» EXTRACTED MATERIAL
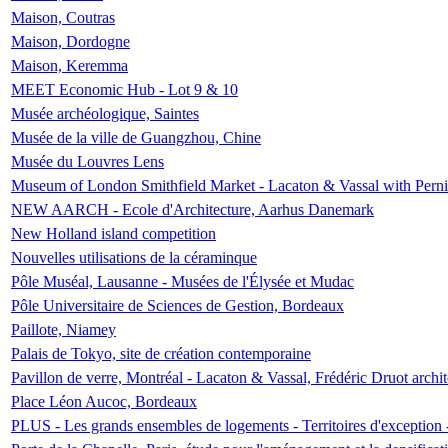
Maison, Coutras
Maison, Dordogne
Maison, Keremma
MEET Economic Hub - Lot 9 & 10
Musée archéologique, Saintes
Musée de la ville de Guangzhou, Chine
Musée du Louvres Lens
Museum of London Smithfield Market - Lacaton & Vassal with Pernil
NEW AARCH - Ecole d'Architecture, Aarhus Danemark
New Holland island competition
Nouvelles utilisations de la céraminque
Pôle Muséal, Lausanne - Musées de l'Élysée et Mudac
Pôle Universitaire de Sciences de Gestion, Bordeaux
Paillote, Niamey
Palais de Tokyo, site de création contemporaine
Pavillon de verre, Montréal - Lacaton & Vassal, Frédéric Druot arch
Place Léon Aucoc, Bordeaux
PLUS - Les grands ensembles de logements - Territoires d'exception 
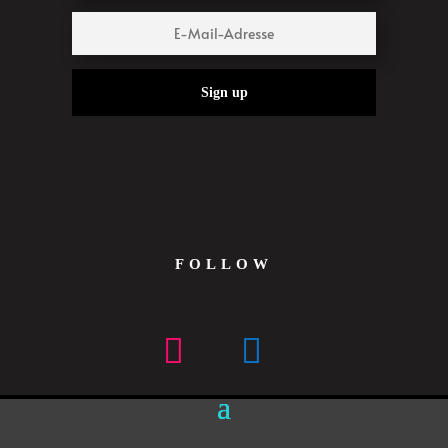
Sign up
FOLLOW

» EXERCISE DIRECTIONS
Only lines holding the word "Maison" belong in the answer; copy all of them from the records.

» WRITTEN ANSWER
Maison, Coutras
Maison, Dordogne
Maison, Keremma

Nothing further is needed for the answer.